In pratica, l’Aids ha “inventato” la Salute Globale. Ma per capire cos’è, forse dovremmo spiegare cosa non è. Sono quei milioni di donne che ogni anno muoiono dando alla luce un bambino. E i milioni di bambini che non superano i cinque anni. Sono gli oltre 30 milioni di persone che muoiono prematuramente nei Paesi più poveri di malattie che qui sono in gran parte prevenibili e curabili. La Salute Globale è il contrario di tutto ciò: è un’area di ricerca e azione che cerca di migliorare la salute di tutta l’umanità, affrontando le malattie in un’ottica multisettoriale, curando gli aspetti biomedici, sociali ed economici, con un’attenzione particolare alle popolazioni fragili, marginalizzate e povere. Insomma, la Salute Globale, attraverso la ricerca biomedica e sociale, lavora per combattere le diseguaglianze di accesso alla salute. Un fenomeno che, lo sappiamo bene, esiste anche nei Paesi più ricchi. E non si limita alle malattie infettive, ma si occupa anche dell’epidemia crescente di malattie croniche, diabete, malattie cardiovascolari, ipertensione, cancro, in crescita anche nei Paesi a medio e basso reddito e che presentano importanti disuguaglianze in termini di accesso alle cure. Insomma, occorre far comprendere ai grandi della terra che la salute dei popoli non è soltanto un automatico “risultato” dello sviluppo, come si credeva, bensì un elemento fondamentale e necessario per lo sviluppo. Ed è infatti trasversale all’interno dei nuovi obiettivi per lo sviluppo sostenibile, siglati da 193 Paesi delle Nazioni Unite nel settembre 2015. Diciassette obiettivi che parlano, tra l’altro, di impegno globale contro povertà, mortalità materna e infantile, analfabetismo e discriminazione sociale delle donne, contro lo spreco delle risorse naturali e mancanza di acqua pulita, contro le ragioni industriali degli imponenti cambiamenti climatici.

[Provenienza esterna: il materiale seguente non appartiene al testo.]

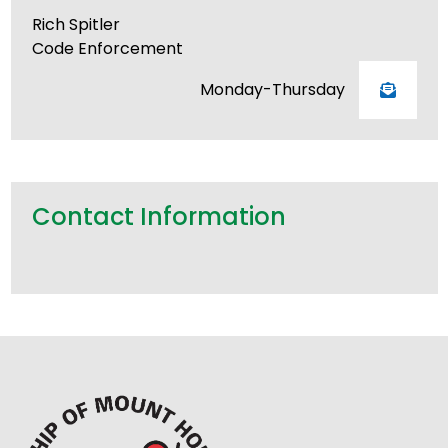
Rich Spitler
Code Enforcement
Monday-Thursday
Contact Information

In realtà, quello che dovrebbe preoccupare è che, da straordinaria opportunità di sviluppo, la globalizzazione si stia progressivamente trasformando in un movimento autodistruttivo: urbanizzazione forsennata; crescita del divario economico tra ricchi e poveri; nascita di nuove diseguaglianze sociali; nuovi poteri economici, fondamentalmente “finanziari”; uso smodato delle risorse naturali. Quello che invece dovremmo davvero globalizzare è la salute, perché riguarda da vicino lo sviluppo dei popoli e la pace. Ma l’aria che tira non è buona, con i governi più attenti ad affrontare altre priorità come i tanti conflitti, la crisi economica, e gli inevitabili fenomeni migratori, che spaventano per dimensione ma che sicuramente sono amplificati dall’esistenza delle diseguaglianze, inclusa la salute. Insomma, occorrerà finalmente far comprendere che la salute non è soltanto un diritto fondamentale di ogni uomo ma che in un mondo sempre più interconnesso e globale – occuparsi anche della salute di chi vive lontano vuol dire occuparsi della “nostra” salute e di quella delle generazioni future.